American consumers plan to spend an average of $935.58 during the holiday shopping season this year, according to National Retail Federation’s survey conducted by Prosper Insights. Retailers are gearing up for the big day, especially the “big box” stores that sell name-brand appliances, housewares, electronics and other popular gift items. Newspapers are stuffed with sale flyers, commercials are promoting the “door buster” deals and online ads promise the best bargains.
But it’s not just Black Friday anymore. Cyber Monday, the Monday after Thanksgiving, is one of the biggest days of the year for online sales. In fact, in 2017, mobile shopping on Cyber Monday added up to $2 billion in a 24-hour period.
With so much holiday shopping ahead, your Better Business Bureau wants to make sure consumers are armed with the best tips to have the best experience.

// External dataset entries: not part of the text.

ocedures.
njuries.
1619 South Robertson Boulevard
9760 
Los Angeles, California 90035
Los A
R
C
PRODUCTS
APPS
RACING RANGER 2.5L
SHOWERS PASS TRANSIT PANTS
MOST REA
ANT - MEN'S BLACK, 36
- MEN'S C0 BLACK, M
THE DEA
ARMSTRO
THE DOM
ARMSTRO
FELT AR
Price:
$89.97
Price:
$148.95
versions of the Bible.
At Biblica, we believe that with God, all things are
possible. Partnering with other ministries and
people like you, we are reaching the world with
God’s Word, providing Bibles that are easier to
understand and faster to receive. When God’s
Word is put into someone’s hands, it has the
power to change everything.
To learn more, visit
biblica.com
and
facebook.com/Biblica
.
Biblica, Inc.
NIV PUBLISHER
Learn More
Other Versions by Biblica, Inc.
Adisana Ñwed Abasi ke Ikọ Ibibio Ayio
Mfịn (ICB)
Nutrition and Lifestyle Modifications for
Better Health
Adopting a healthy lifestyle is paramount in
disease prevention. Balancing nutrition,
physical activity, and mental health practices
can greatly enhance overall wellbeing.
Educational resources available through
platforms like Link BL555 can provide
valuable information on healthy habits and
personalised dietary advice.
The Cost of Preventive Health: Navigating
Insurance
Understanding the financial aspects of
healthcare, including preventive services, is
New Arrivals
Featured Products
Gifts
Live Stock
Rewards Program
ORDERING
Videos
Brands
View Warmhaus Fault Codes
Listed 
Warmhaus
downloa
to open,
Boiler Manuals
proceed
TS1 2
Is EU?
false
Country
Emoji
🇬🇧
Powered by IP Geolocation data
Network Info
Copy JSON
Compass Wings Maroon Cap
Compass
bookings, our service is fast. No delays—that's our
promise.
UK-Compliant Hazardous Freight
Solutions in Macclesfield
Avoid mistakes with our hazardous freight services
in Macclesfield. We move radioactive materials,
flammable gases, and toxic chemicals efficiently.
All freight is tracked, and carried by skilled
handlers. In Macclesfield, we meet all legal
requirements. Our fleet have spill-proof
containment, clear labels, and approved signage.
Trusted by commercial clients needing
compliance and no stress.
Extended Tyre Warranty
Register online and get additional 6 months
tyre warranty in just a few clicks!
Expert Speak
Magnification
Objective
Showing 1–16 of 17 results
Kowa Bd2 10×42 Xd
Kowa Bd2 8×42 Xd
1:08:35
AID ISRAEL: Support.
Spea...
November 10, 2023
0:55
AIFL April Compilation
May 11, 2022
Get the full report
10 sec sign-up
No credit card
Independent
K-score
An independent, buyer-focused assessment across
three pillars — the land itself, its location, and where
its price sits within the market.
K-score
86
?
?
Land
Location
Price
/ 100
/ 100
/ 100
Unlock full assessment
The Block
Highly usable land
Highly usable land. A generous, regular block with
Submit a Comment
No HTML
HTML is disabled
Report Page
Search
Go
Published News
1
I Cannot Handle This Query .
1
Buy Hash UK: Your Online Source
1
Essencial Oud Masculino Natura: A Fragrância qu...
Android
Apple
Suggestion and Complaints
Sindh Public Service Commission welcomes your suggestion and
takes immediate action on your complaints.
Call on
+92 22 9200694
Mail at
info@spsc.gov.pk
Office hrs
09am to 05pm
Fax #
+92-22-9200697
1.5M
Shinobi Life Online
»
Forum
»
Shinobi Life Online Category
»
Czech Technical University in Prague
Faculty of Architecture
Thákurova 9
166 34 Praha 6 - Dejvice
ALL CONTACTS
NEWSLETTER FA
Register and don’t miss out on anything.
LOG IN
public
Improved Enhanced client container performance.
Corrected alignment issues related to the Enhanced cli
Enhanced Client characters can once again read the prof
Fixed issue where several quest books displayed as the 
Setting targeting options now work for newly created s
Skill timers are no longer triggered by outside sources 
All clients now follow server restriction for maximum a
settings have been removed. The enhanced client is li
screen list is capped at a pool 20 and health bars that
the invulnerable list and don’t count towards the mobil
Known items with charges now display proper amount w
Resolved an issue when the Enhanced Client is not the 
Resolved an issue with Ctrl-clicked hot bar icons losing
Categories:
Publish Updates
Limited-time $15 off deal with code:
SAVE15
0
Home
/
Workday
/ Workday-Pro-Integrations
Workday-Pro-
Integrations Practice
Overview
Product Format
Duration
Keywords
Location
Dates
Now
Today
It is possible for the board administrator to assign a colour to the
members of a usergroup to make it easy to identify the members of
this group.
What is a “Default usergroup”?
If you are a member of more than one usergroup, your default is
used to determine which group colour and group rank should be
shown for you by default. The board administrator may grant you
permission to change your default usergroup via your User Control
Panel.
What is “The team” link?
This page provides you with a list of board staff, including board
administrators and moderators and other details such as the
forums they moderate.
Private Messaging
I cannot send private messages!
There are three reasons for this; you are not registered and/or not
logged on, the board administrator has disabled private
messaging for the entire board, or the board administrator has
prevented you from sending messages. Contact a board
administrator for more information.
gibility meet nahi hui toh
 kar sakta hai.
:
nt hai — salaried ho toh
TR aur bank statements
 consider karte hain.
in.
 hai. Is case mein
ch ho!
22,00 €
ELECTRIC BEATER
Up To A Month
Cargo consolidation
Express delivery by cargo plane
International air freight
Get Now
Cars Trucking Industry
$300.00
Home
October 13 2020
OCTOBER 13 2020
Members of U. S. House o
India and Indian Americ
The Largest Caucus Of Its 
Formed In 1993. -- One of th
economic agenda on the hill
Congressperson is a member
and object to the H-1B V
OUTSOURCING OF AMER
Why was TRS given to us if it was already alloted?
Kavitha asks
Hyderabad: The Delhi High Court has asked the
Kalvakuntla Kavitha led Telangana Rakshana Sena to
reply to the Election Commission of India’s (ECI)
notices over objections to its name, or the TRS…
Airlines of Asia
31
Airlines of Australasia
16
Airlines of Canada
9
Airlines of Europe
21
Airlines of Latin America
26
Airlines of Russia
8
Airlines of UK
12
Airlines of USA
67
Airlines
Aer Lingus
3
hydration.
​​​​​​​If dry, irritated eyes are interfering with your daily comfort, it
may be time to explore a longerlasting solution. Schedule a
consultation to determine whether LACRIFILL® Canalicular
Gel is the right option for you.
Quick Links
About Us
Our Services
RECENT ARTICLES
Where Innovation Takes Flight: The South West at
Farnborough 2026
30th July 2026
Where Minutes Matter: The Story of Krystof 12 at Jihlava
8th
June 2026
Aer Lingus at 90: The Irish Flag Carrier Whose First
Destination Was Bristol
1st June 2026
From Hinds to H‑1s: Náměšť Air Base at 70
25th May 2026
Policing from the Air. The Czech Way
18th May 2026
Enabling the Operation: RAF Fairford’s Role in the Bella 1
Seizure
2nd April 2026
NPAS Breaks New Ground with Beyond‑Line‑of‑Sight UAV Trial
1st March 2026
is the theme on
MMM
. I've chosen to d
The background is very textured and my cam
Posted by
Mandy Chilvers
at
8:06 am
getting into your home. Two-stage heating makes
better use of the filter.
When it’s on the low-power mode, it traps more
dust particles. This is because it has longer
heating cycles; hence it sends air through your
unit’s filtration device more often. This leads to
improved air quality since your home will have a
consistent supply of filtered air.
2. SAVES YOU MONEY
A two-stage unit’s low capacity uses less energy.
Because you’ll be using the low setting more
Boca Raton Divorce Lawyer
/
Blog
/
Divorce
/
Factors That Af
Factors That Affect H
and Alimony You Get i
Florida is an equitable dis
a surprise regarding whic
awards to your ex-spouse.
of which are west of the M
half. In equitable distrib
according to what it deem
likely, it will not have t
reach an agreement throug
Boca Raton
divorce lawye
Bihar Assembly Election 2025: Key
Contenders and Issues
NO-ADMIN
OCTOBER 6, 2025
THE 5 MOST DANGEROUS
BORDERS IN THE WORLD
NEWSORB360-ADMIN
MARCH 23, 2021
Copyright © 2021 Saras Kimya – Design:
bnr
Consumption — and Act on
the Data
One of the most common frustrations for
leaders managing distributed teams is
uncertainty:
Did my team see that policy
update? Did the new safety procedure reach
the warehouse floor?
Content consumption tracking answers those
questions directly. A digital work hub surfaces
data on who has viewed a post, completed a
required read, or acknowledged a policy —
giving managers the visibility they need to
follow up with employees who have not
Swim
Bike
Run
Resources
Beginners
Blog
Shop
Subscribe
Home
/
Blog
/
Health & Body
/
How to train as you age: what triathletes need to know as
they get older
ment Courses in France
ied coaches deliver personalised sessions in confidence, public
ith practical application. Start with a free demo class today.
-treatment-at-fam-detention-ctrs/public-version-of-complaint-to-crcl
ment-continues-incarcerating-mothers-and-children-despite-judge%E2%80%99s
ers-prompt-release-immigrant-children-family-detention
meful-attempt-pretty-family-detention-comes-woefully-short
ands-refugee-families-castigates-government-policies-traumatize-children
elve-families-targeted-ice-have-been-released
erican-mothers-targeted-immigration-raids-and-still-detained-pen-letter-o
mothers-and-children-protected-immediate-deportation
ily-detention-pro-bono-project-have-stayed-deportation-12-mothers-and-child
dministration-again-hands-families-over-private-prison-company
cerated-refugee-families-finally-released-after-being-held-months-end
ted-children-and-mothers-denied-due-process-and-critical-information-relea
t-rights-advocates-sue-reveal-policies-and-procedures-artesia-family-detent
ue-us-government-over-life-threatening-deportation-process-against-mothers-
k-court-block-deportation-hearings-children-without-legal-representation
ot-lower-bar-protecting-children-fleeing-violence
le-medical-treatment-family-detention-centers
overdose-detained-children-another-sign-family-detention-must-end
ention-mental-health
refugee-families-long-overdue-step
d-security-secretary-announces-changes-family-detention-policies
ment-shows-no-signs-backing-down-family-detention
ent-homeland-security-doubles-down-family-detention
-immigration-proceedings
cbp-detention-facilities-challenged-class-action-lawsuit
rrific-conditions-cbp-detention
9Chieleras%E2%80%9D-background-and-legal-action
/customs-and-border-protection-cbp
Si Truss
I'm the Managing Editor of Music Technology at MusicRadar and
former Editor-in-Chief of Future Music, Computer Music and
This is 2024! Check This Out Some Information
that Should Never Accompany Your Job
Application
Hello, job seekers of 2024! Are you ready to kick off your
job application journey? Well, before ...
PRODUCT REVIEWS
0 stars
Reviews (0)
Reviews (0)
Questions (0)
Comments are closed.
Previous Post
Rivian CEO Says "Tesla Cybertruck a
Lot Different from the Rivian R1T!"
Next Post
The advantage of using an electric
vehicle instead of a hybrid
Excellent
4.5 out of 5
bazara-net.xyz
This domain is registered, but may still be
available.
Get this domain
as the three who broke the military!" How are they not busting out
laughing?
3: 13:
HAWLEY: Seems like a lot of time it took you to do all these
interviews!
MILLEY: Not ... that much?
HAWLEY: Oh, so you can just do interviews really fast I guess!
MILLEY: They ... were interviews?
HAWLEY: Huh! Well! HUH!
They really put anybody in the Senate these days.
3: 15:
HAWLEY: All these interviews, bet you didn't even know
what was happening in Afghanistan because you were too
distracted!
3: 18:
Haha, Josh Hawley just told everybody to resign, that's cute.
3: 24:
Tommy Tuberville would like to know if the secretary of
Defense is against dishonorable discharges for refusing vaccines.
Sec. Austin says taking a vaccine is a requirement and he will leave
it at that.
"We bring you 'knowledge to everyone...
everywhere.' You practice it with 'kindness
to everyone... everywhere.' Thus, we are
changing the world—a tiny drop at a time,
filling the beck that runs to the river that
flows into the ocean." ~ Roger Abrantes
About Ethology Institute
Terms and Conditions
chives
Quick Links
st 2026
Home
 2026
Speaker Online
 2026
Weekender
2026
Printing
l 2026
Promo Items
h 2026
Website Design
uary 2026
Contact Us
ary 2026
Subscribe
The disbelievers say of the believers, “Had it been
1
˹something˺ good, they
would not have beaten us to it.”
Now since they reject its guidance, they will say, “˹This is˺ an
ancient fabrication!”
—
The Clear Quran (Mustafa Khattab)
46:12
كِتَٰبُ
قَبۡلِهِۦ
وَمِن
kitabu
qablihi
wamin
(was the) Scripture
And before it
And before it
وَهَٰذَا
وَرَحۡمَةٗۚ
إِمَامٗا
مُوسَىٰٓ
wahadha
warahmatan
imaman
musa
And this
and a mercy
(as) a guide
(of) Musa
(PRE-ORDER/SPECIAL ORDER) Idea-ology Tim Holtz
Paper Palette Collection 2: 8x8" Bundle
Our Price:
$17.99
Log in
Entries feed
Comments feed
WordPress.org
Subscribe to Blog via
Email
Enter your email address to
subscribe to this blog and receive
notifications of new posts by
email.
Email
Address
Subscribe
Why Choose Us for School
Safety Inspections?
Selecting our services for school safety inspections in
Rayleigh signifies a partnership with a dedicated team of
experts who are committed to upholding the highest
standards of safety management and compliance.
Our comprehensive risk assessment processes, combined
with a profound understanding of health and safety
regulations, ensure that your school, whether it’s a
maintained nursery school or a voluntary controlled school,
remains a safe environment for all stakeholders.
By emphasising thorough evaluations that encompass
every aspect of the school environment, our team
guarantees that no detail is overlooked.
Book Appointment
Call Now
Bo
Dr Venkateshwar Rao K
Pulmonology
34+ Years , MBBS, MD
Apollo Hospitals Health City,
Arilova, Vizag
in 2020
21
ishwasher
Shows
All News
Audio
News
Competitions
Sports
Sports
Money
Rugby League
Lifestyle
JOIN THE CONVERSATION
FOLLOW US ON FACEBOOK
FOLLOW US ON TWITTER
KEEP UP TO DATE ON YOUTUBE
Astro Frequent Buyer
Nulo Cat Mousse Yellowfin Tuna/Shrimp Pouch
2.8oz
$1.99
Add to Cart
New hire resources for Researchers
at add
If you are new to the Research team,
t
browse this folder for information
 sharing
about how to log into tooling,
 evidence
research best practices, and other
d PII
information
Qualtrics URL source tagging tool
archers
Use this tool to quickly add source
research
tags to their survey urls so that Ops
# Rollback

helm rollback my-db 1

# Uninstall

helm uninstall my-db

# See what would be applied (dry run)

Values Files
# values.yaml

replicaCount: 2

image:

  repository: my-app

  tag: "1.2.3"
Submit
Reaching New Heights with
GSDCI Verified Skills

Whether it’s online or you are looking at ads planning your in-store shopping, it’s important to do your research. First, be sure to read product reviews. You can also check out bbb.org for business reviews. Look at the sales flyers and ads, compare prices and look for early promotions and “flash sales.”
Make sure you read the fine print. Some stores only honor sale ads during a certain time frame, or on certain days. Some stores may only allow you to purchase one item, particularly if it’s a large, popular and/or deeply discounted product.
Also, while shopping online, use retail websites that you trust. Use common sense and avoid deals that seem “too good to be true.”
Do you know who you are buying from? Some of the best deals are only available online, but be careful. It’s easy for a fake site to mimic a famous retailer’s website, so make sure you are shopping with a legitimate site.
Shop with a credit card when possible. A credit card provides additional protections over a debit card in case of fraudulent transactions. If your card number is compromised, it’s easier to dispute any charges that you didn’t approve. Prepaid cards or gift cards don’t have the same protections as a credit card, but you’ll never lose more than the value of the card itself.
Gift receipts and saved warranty information can be lifesavers. A gift receipt can be tucked into a gift item or card so that the recipient can return or exchange a gift if it’s not just right. Be sure to pass along any information about returns, exchanges, repairs and warranties to the person who will use the item.